EXERCISE PROMPT>
The entries below contain a stretch that opens with the line containing "Weather in Tenerife (113, 816)" and closes with the line containing "Beaches (84, 1319)"; set down that stretch exactly, both ends included, and nothing else.

RECORDED DATA>
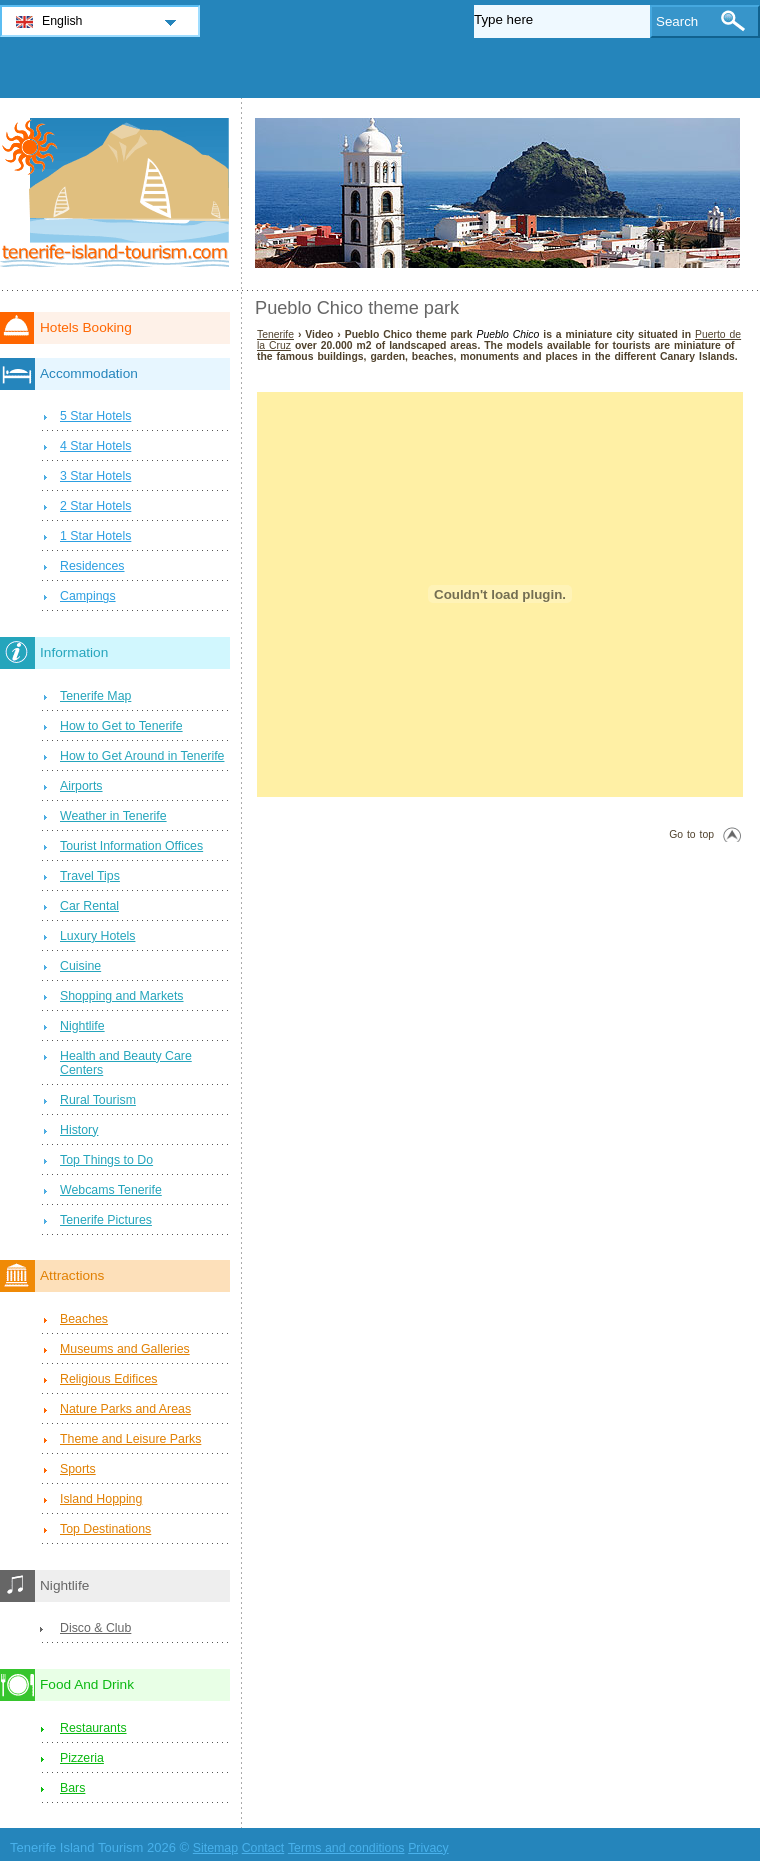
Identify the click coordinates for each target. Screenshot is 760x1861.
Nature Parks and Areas (125, 1409)
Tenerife (275, 334)
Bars (72, 1788)
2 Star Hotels (95, 506)
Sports (78, 1469)
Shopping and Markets (122, 996)
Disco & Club (95, 1628)
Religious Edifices (108, 1379)
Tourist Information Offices (131, 846)
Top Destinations (105, 1529)
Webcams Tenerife (111, 1190)
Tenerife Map (95, 696)
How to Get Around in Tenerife (142, 756)
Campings (88, 596)
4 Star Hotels (95, 446)
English (62, 21)
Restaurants (93, 1728)
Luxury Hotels (97, 936)
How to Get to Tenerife (121, 726)
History (79, 1130)
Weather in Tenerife (113, 816)
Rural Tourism (98, 1100)
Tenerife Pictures (106, 1220)
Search (677, 21)
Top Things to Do (106, 1160)
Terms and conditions (346, 1848)
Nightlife (82, 1026)
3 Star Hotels (95, 476)
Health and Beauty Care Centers (126, 1063)
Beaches (84, 1319)
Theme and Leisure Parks (130, 1439)
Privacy (428, 1848)
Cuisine (80, 966)
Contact (263, 1848)
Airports (81, 786)
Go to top (691, 834)
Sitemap (215, 1848)
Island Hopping (101, 1499)
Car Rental (89, 906)
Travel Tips (90, 876)
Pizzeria (82, 1758)
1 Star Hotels (95, 536)
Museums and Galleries (125, 1349)
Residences (92, 566)
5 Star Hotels (95, 416)
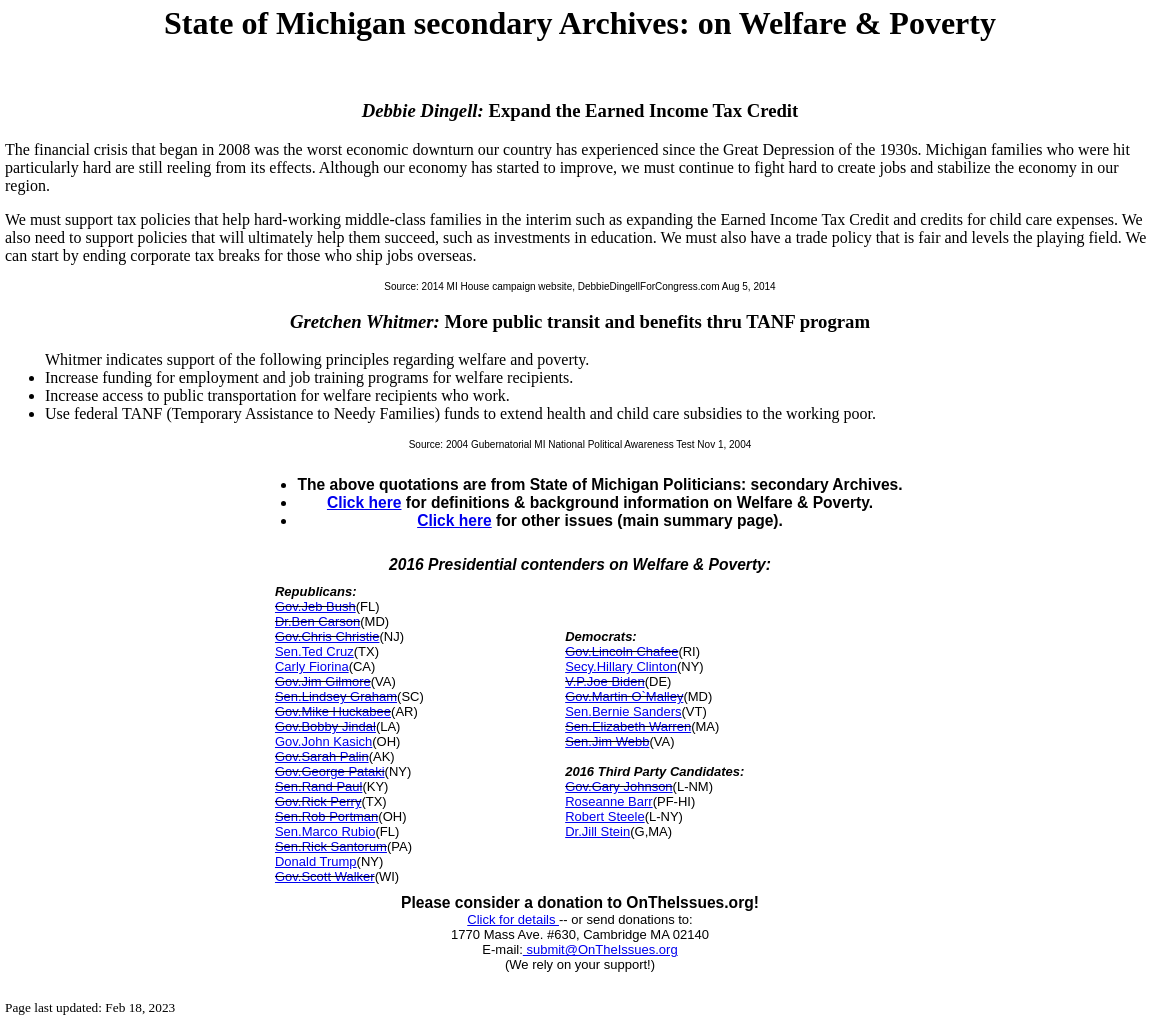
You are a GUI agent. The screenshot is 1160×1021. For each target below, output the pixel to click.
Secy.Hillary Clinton (621, 666)
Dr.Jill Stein (597, 831)
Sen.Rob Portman (326, 816)
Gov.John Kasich (323, 741)
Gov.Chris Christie (327, 636)
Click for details (513, 919)
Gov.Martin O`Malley (624, 696)
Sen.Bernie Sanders (623, 711)
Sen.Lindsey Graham (336, 696)
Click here (364, 502)
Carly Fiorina (312, 666)
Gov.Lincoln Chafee (621, 651)
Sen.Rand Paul (318, 786)
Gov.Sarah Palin (322, 756)
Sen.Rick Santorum (331, 846)
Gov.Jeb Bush (315, 606)
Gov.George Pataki (330, 771)
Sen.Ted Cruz (314, 651)
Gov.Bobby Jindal (325, 726)
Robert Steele (605, 816)
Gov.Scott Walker (325, 876)
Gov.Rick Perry (318, 801)
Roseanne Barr (608, 801)
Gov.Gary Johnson (618, 786)
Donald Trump (316, 861)
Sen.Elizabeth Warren (628, 726)
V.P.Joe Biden (605, 681)
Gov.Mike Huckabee (333, 711)
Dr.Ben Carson (317, 621)
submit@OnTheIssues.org (600, 949)
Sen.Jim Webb (607, 741)
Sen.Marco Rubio (325, 831)
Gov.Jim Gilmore (323, 681)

REPLY>
Weather in Tenerife (113, 816)
Rural Tourism (98, 1100)
Tenerife Pictures (106, 1220)
Search (677, 21)
Top Things to Do (106, 1160)
Terms and conditions (346, 1848)
Nightlife (82, 1026)
3 Star Hotels (95, 476)
Health and Beauty Care Centers (126, 1063)
Beaches (84, 1319)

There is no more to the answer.